The municipality of Saanen is being forced to disclose the tax data of several wealthy residents requested by Bernese SP (Social Democrat)-National Councillor Margret Kiener Nellen, the Federal Court in Lausanne has decided.
The Federal Court thus supports the decision of the Bern Administrative Court, which in the summer of 2016 decided in favour of Nellen. Anonymous parties lodged a complaint against the judgment, which has now been dismissed by the Federal Supreme Court.
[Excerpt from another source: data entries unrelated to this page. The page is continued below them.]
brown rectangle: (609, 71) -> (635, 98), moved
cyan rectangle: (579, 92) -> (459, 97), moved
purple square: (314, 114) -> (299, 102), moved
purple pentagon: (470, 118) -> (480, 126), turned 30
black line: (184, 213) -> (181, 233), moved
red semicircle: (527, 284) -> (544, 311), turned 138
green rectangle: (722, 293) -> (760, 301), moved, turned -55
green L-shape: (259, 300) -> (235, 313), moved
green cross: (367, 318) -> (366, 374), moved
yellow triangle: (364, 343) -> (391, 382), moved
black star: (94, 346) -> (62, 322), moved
The SP politician demanded the tax data in connection with the vote on the abolition of flat-rate taxation, as a member of a committee that was working for the abolition. It was intended to take a careful look at the tax registers of wealthy Saanen residents like Ernesto Bertarelli or Bernie Ecclestone, and to use the data in the election campaign. This practice had been supported by the tax authorities, but the Bern Administrative Court, argued that the tax registers were public.
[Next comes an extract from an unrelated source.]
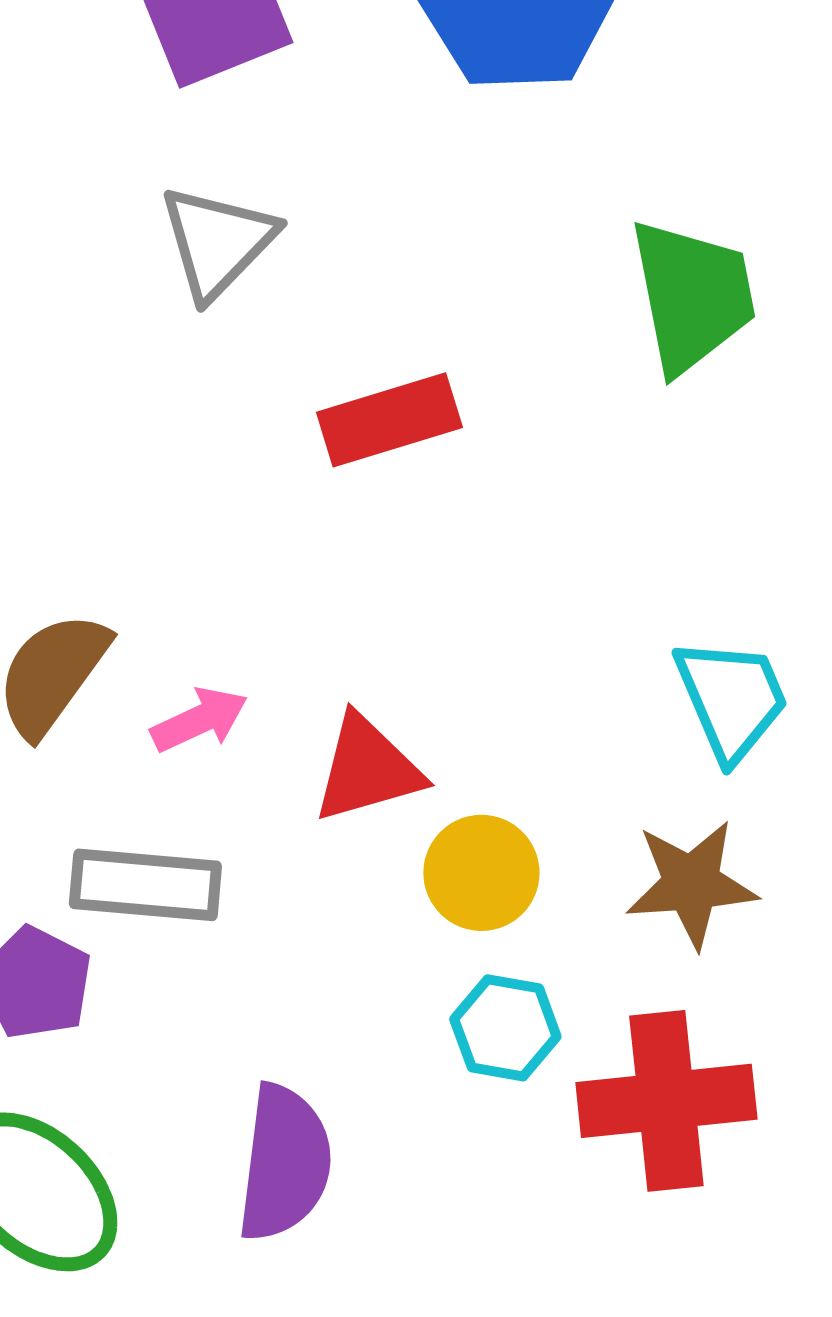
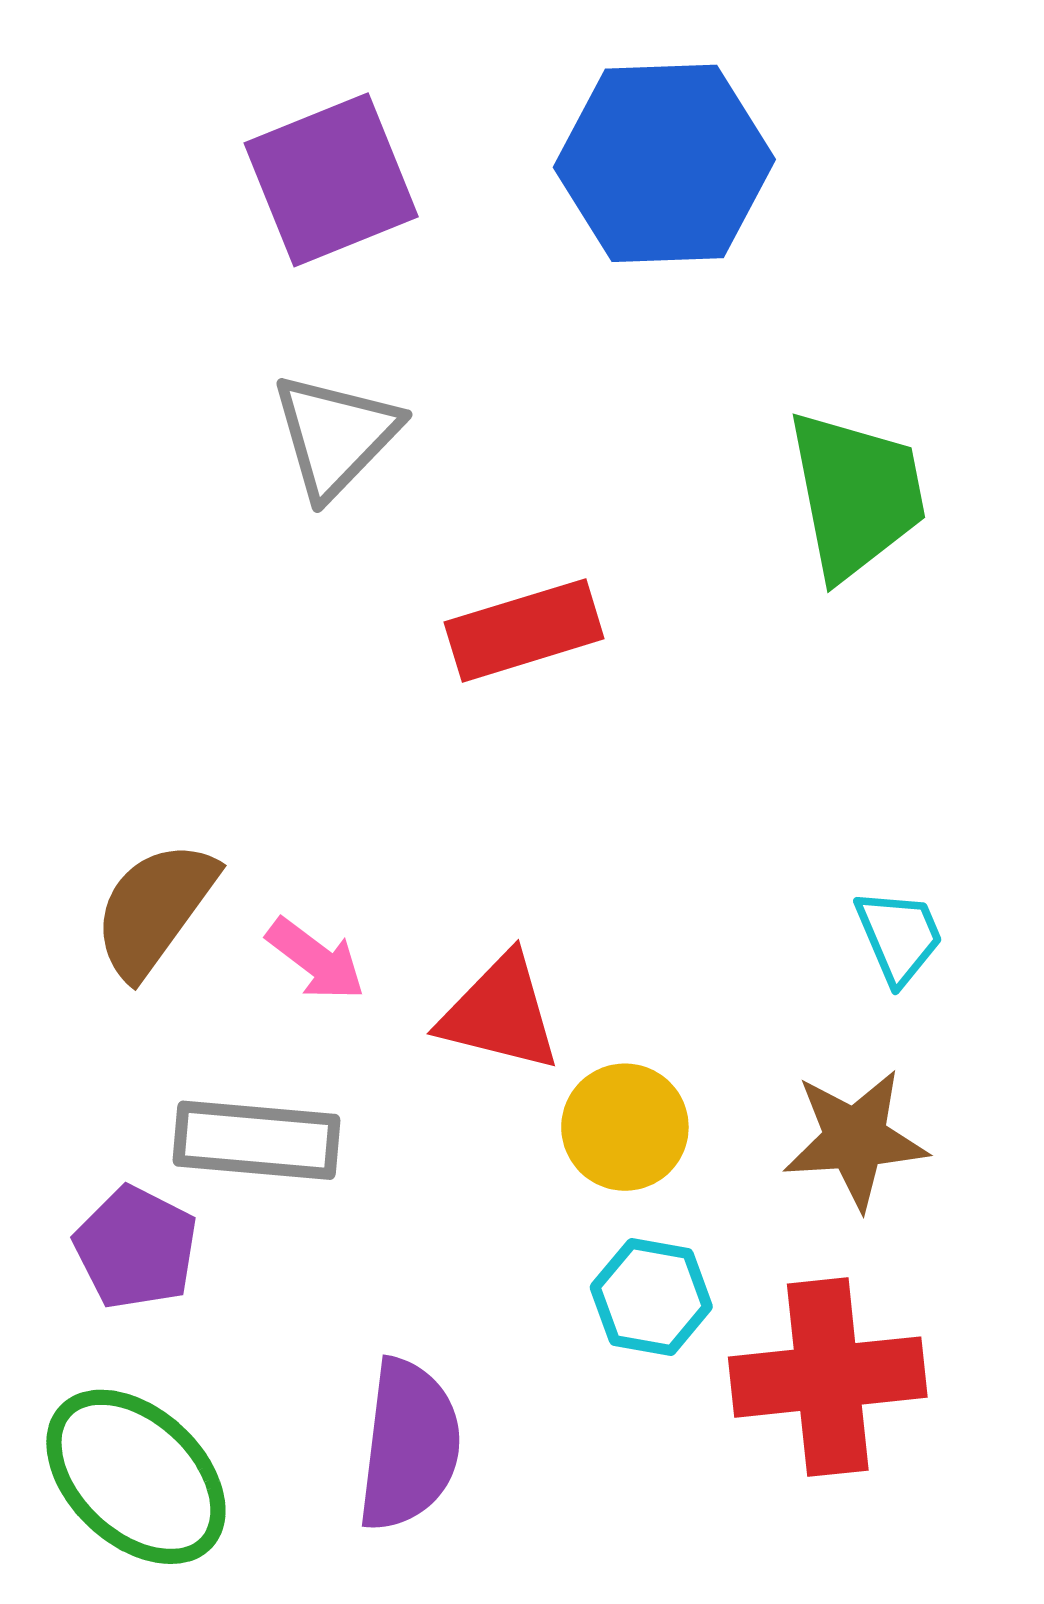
cyan trapezoid: (731, 699) -> (899, 936), size x0.7
pink arrow: (199, 720) -> (316, 959), turned 62
red triangle: (367, 769) -> (500, 1013), turned 30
“At that time it was possible to block the request for data by a third party," explains Kurt Gyger, Head of Department Finance and Real Estate, on request.
However, Margret Kiener Nellen is only able to use this data to a limited extent. Since she requested the data from 2008 to 2011 and the voting was over three years ago, the abolition of the flat-rate tax was not accepted. Kurt Gyger assumes that Nellen’s application will still be received for formal reasons, but that the data will no longer be of much use to her. On the contrary, her case was legal and is absolved from all court costs.
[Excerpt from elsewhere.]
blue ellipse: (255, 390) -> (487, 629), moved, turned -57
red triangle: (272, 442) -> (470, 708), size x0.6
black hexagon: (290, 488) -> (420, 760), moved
In a press release last Friday, Margret Kiener Nellen stated that she is pleased with the results. Finally, she can look at the desired tax data and find out how these seven wealthy residents contributed to the state budget.
The Federal Court decision does not, however, allow the tax data of any person to be viewed today. The revised tax legislation has tightened regulations. Economic interest must be proven for three years for tax data to be disclosed to third parties. In addition, the third party must be notified and asked for permission.